━━ EXTRACTED DATA

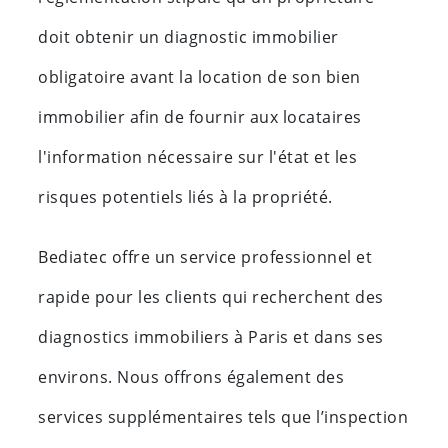
doit obtenir un diagnostic immobilier
obligatoire avant la location de son bien
immobilier afin de fournir aux locataires
l'information nécessaire sur l'état et les
risques potentiels liés à la propriété.
Bediatec offre un service professionnel et
rapide pour les clients qui recherchent des
diagnostics immobiliers à Paris et dans ses
environs. Nous offrons également des
services supplémentaires tels que l’inspection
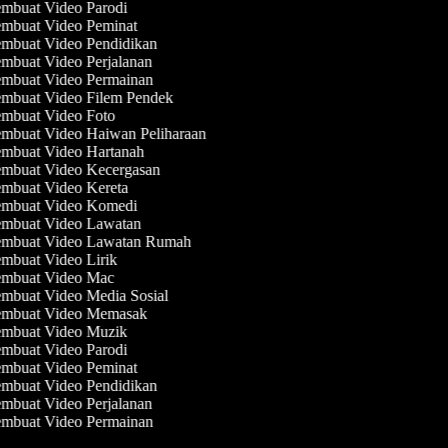
mbuat Video Parodi
mbuat Video Peminat
mbuat Video Pendidikan
mbuat Video Perjalanan
mbuat Video Permainan
mbuat Video Filem Pendek
mbuat Video Foto
mbuat Video Haiwan Peliharaan
mbuat Video Hartanah
mbuat Video Kecergasan
mbuat Video Kereta
mbuat Video Komedi
mbuat Video Lawatan
mbuat Video Lawatan Rumah
mbuat Video Lirik
mbuat Video Mac
mbuat Video Media Sosial
mbuat Video Memasak
mbuat Video Muzik
mbuat Video Parodi
mbuat Video Peminat
mbuat Video Pendidikan
mbuat Video Perjalanan
mbuat Video Permainan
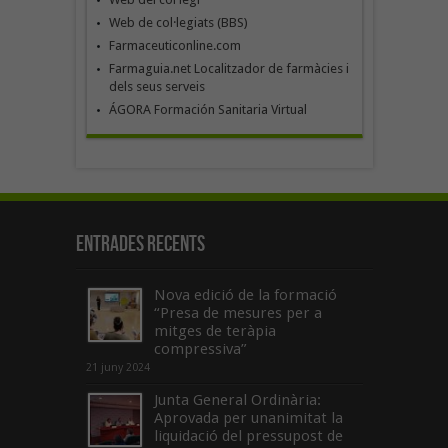
Web de col·legiats (BBS)
Farmaceuticonline.com
Farmaguia.net Localitzador de farmàcies i
dels seus serveis
ÁGORA Formación Sanitaria Virtual
Entrades recents
Nova edició de la formació
“Presa de mesures per a
mitges de teràpia
compressiva”
21 juny 2024
Junta General Ordinària:
Aprovada per unanimitat la
liquidació del pressupost de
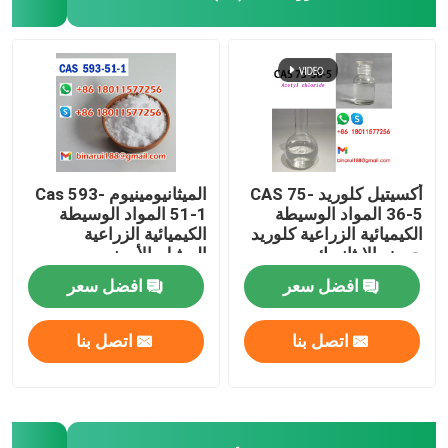
أكسيتيل كلوريد CAS 75-
الميثانيومينيوم Cas 593-
36-5 المواد الوسيطة
51-1 المواد الوسيطة
الكيميائية الزراعية كلوريد
الكيميائية الزراعية
حمض الإيثانويك
الميثيل-الأمونيوم
افضل سعر
افضل سعر
اتصل بنا
اتصل بنا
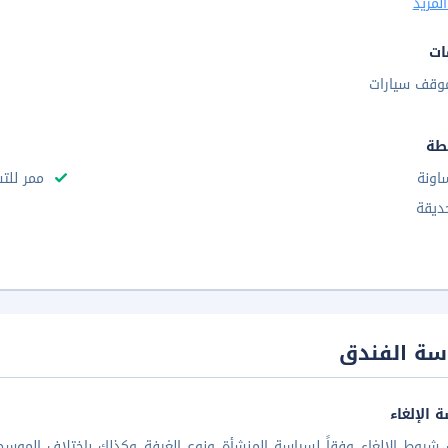
لمزيد
ات
وقف سيارات
طة
اونة
ممر للت
ديقة
سة الفندق
 الإلغاء
شروط الإلغاء وفقاً لسياسة المنشأة ونوع الغرفة وكذلك باختلاف الموسم 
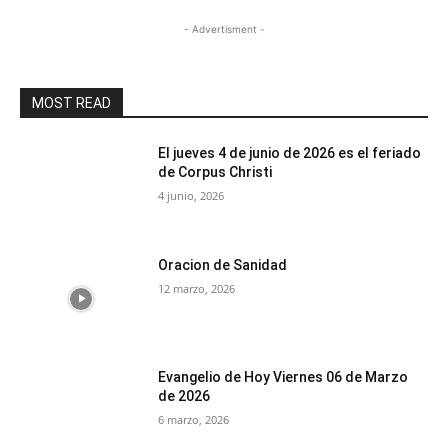
- Advertisment -
MOST READ
El jueves 4 de junio de 2026 es el feriado
de Corpus Christi
4 junio, 2026
Oracion de Sanidad
12 marzo, 2026
Evangelio de Hoy Viernes 06 de Marzo
de 2026
6 marzo, 2026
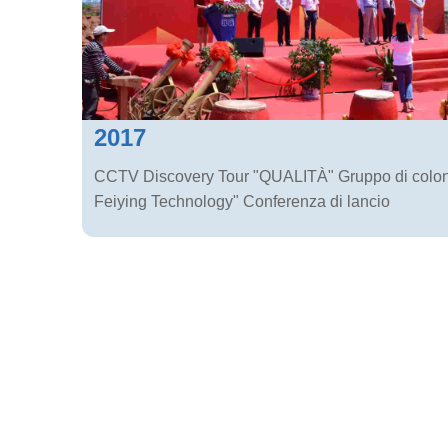
2017
CCTV Discovery Tour "QUALITÀ" Gruppo di colon
Feiying Technology" Conferenza di lancio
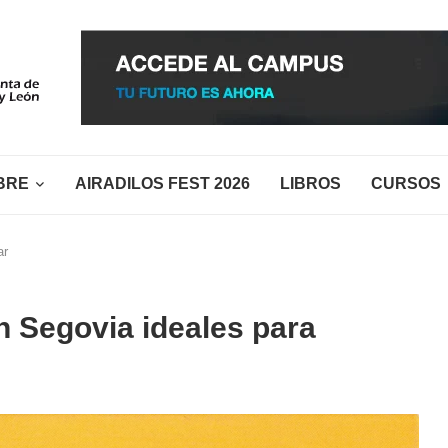
BRE
AIRADILOS FEST 2026
LIBROS
CURSOS
ar
n Segovia ideales para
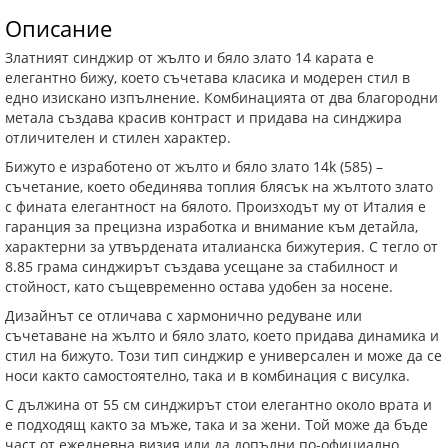
Описание
Златният синджир от жълто и бяло злато 14 карата е
елегантно бижу, което съчетава класика и модерен стил в
едно изискано изпълнение. Комбинацията от два благородни
метала създава красив контраст и придава на синджира
отличителен и стилен характер.
Бижуто е изработено от жълто и бяло злато 14k (585) –
съчетание, което обединява топлия блясък на жълтото злато
с фината елегантност на бялото. Произходът му от Италия е
гаранция за прецизна изработка и внимание към детайла,
характерни за утвърдената италианска бижутерия. С тегло от
8.85 грама синджирът създава усещане за стабилност и
стойност, като същевременно остава удобен за носене.
Дизайнът се отличава с хармонично редуване или
съчетаване на жълто и бяло злато, което придава динамика и
стил на бижуто. Този тип синджир е универсален и може да се
носи както самостоятелно, така и в комбинация с висулка.
С дължина от 55 см синджирът стои елегантно около врата и
е подходящ както за мъже, така и за жени. Той може да бъде
част от ежедневна визия или да допълни по-официално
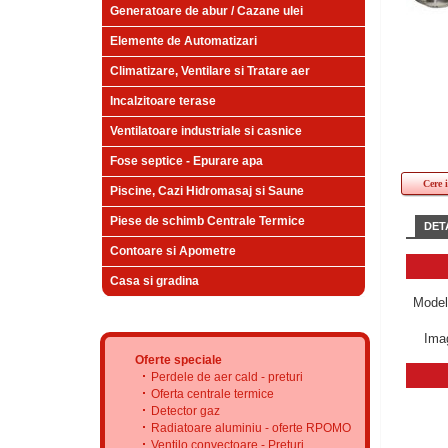
Generatoare de abur / Cazane ulei
Elemente de Automatizari
Climatizare, Ventilare si Tratare aer
Incalzitoare terase
Ventilatoare industriale si casnice
Fose septice - Epurare apa
Cere 
Piscine, Cazi Hidromasaj si Saune
Piese de schimb Centrale Termice
DETA
Contoare si Apometre
Casa si gradina
Model
Imag
Oferte speciale
Perdele de aer cald - preturi
Oferta centrale termice
Detector gaz
Radiatoare aluminiu - oferte RPOMO
Ventilo convectoare - Preturi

━━━━

DIRECTIONS FOR THIS TASK:
Reproduce the data above exactly, but only from the line containing "mbuat Video Haiwan Peliharaan" through the line containing "Златният синджир от"; skip the pictures.

EXERCISE RESULT:
mbuat Video Haiwan Peliharaan
mbuat Video Hartanah
mbuat Video Kecergasan
mbuat Video Kereta
mbuat Video Komedi
mbuat Video Lawatan
mbuat Video Lawatan Rumah
mbuat Video Lirik
mbuat Video Mac
mbuat Video Media Sosial
mbuat Video Memasak
mbuat Video Muzik
mbuat Video Parodi
mbuat Video Peminat
mbuat Video Pendidikan
mbuat Video Perjalanan
mbuat Video Permainan
Web de col·legiats (BBS)
Farmaceuticonline.com
Farmaguia.net Localitzador de farmàcies i
dels seus serveis
ÁGORA Formación Sanitaria Virtual
Entrades recents
Nova edició de la formació
“Presa de mesures per a
mitges de teràpia
compressiva”
21 juny 2024
Junta General Ordinària:
Aprovada per unanimitat la
liquidació del pressupost de
أكسيتيل كلوريد CAS 75-
الميثانيومينيوم Cas 593-
36-5 المواد الوسيطة
51-1 المواد الوسيطة
الكيميائية الزراعية كلوريد
الكيميائية الزراعية
حمض الإيثانويك
الميثيل-الأمونيوم
افضل سعر
افضل سعر
اتصل بنا
اتصل بنا
لمزيد
ات
وقف سيارات
طة
اونة
ممر للت
ديقة
سة الفندق
 الإلغاء
شروط الإلغاء وفقاً لسياسة المنشأة ونوع الغرفة وكذلك باختلاف الموسم 
- Advertisment -
MOST READ
El jueves 4 de junio de 2026 es el feriado
de Corpus Christi
4 junio, 2026
Oracion de Sanidad
12 marzo, 2026
Evangelio de Hoy Viernes 06 de Marzo
de 2026
6 marzo, 2026
2017
CCTV Discovery Tour "QUALITÀ" Gruppo di colon
Feiying Technology" Conferenza di lancio
BRE
AIRADILOS FEST 2026
LIBROS
CURSOS
ar
n Segovia ideales para
Описание
Златният синджир от жълто и бяло злато 14 карата е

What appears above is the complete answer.